大型連休を日本で過ごしたため映像や体験談のまた聞きになるのだが、中国の5月1~4日の労働節連休は、観光地が人で埋め尽くされた。発表によると国内観光旅行者は2億7000万人、19年比で19%増。その数字以上に映像や写真を見ると、各所の混雑ぶりが日本の比ではない。やはり人口14億の国である。
リベンジ旅行は出現したが、消費はというと、その判断は難しい。連休期間の観光収入額は1480億元で21年比128%増とのことだが、19年比だと0.7%の微増。商業施設データでは客単価が前月比で減少した。爆発的な人出にもかかわらず、出費は「慎重・節約」がいまだ続いていると読みとれる。
上海の人々に現状を聞いても「景気は当然上向きだが、失業率は高止まりだし、物価は高くなっているし、これから税金が上がるかもしれない」。
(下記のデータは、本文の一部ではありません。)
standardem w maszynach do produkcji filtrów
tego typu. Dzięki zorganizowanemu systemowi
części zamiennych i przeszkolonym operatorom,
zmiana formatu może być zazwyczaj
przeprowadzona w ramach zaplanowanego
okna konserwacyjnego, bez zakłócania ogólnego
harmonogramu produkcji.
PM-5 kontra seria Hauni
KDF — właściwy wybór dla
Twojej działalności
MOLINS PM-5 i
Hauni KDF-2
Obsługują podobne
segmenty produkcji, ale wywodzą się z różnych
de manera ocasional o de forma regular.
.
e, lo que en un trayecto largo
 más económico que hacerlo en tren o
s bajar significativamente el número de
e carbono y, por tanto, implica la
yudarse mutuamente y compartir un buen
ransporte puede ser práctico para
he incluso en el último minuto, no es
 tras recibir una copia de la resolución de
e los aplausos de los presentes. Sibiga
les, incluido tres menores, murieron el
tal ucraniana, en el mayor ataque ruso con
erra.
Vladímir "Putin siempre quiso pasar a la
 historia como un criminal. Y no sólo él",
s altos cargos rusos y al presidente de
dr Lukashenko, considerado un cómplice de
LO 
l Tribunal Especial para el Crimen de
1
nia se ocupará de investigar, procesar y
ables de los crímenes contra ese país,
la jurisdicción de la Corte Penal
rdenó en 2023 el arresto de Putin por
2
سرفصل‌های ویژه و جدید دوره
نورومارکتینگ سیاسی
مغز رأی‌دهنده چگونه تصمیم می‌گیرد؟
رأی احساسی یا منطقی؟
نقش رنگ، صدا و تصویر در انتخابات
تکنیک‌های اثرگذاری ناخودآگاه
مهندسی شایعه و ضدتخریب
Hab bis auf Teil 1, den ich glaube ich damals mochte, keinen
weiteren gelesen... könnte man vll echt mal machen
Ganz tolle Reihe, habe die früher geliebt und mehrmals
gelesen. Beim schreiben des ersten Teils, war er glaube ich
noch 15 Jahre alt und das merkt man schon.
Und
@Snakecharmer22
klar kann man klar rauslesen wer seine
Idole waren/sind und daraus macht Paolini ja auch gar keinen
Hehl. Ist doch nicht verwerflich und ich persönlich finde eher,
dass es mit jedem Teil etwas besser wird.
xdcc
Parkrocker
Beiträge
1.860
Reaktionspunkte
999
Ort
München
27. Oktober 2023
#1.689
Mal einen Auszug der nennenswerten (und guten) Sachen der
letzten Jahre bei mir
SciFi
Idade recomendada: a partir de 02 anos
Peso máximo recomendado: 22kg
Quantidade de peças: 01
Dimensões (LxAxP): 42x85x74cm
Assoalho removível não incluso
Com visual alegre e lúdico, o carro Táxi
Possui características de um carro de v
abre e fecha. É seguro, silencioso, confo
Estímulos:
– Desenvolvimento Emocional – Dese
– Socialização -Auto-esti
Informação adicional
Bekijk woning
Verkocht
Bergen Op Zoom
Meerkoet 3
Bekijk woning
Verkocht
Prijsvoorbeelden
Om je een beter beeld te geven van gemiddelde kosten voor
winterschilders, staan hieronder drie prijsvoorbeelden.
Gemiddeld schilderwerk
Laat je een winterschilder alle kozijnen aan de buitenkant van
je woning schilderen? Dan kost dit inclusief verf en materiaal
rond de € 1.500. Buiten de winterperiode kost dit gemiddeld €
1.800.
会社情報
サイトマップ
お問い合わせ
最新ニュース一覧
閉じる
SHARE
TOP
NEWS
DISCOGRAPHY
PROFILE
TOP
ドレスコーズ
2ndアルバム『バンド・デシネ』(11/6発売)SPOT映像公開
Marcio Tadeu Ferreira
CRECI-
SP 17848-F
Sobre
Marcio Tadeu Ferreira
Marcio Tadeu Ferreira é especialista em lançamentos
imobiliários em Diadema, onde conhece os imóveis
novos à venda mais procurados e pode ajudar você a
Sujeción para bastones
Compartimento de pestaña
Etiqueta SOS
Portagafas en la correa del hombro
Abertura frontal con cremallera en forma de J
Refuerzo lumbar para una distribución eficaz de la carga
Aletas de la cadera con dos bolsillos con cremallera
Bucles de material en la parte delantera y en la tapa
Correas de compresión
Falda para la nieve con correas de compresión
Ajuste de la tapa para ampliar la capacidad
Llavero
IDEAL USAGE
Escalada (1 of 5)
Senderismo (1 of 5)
平日の上海もスーパーや飲食店の入店客は以前に比べると多くなっているので、緩やかに上昇しているのだが、まだどこか静かである。
労働節中にコロナ感染が一部で確認され、連休後の感染再拡大を見越しているのか、街を行き交う人の6、7割がしっかりマスクを着用し、警戒心もまだ強い。そんな中で日本への団体旅行が7月ごろにようやく販売されるのでは、との話も聞こえてきた。心は早くも下期に期待といったところか。